もう1点は、外部の目、それも経営経験者の目が非常に大事だということ。社内取締役を2名減らして社外を1名増やしました。社内取締役が減ったので、特に事業部門には取締役は置かずにそれぞれ独自に走らせている。それもスピードアップにつながります。
ガバナンスを高めることで、私が本音で求めたかったのは全体のスピード。そしてリスク管理を並行して行える体制です。

安定した利益拡大により、ROEを改善し、株主還元を拡大する

渡部
株主還元は2期連続増配となりました。今後の考え方をお聞かせください。
淡輪
長期的に目指すのは“Sustainable Growth”です。安定的に利益を拡大させ、配当も拡大していく。それが投資家の皆さんにとって一番の安心感につながるのではないかと思っています。
渡部
ROEの目標も出されました。2006年度の過去最高益917億円を出された時の10%にようやく近づいてきました。当時とROAは並んできましたが、純利益率が回復途上だと思います。ROEの改善に向けた対策はいかがでしょうか?
淡輪
ポートフォリオ変革を進め、安定した利益成長を獲得していくことだと思っています。なるべく早い段階で、10%を超えていきたい。
渡部
あくまでも質の向上により分子の純利益を大きくしていくということですね。
淡輪
もちろん、分母の自己資本も必要に応じて圧縮しますが、ROEを高くするために、ということはしません。
渡部
資本の中身が異なるので、欧米に比べ日本企業のROEは低い傾向にありますが、グローバルの基準がROEになってきているので、少なくとも8%以上は目指してほしいと思います。
資本が小さい企業のROEが高いのは当たり前。

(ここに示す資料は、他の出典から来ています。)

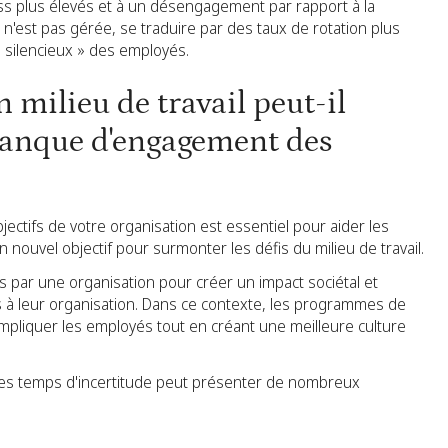
ess plus élevés et à un désengagement par rapport à la
le n'est pas gérée, se traduire par des taux de rotation plus
s silencieux » des employés.
milieu de travail peut-il
manque d'engagement des
jectifs de votre organisation est essentiel pour aider les
 nouvel objectif pour surmonter les défis du milieu de travail.
s par une organisation pour créer un impact sociétal et
s à leur organisation. Dans ce contexte, les programmes de
impliquer les employés tout en créant une meilleure culture
ces temps d'incertitude peut présenter de nombreux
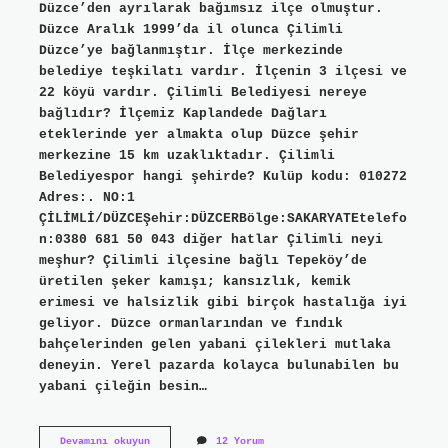
Düzce’den ayrılarak bağımsız ilçe olmuştur.
Düzce Aralık 1999’da il olunca Çilimli
Düzce’ye bağlanmıştır. İlçe merkezinde
belediye teşkilatı vardır. İlçenin 3 ilçesi ve
22 köyü vardır. Çilimli Belediyesi nereye
bağlıdır? İlçemiz Kaplandede Dağları
eteklerinde yer almakta olup Düzce şehir
merkezine 15 km uzaklıktadır. Çilimli
Belediyespor hangi şehirde? Kulüp kodu: 010272
Adres:. NO:1
ÇİLİMLİ/DÜZCEŞehir:DÜZCERBölge:SAKARYATEtelefo
n:0380 681 50 043 diğer hatlar Çilimli neyi
meşhur? Çilimli ilçesine bağlı Tepeköy’de
üretilen şeker kamışı; kansızlık, kemik
erimesi ve halsizlik gibi birçok hastalığa iyi
geliyor. Düzce ormanlarından ve fındık
bahçelerinden gelen yabani çilekleri mutlaka
deneyin. Yerel pazarda kolayca bulunabilen bu
yabani çileğin besin…
Çilimli
Devamını okuyun
12 Yorum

我々としてもEBITDAマージンや営業利益率など分子をあげてROEを改善していただきたいと思っています。

三井化学グループへの期待

―― 最後に三井化学グループへの期待をお願いします。

渡部
化学業界はユーザーが多岐にわたり、自動車、住宅、電気、エレクトロニクス等多くに関わっています。あらゆる分野での質の向上、暮らしやすさの向上に活躍の場がある会社だと思っています。1000億円と言わずさらに伸ばしていただきたい。
また、歴史的に“人の三井“と言われていますが、明るくとてもいい雰囲気だと思っています。ぜひ続けていただきたいと思います。
淡輪
期待に応えていくためには、新製品・新事業の継続的な創出力がまだまだ足りない。“Sustainable Growth”に向けて、しっかり着実に進めていきたいと思います。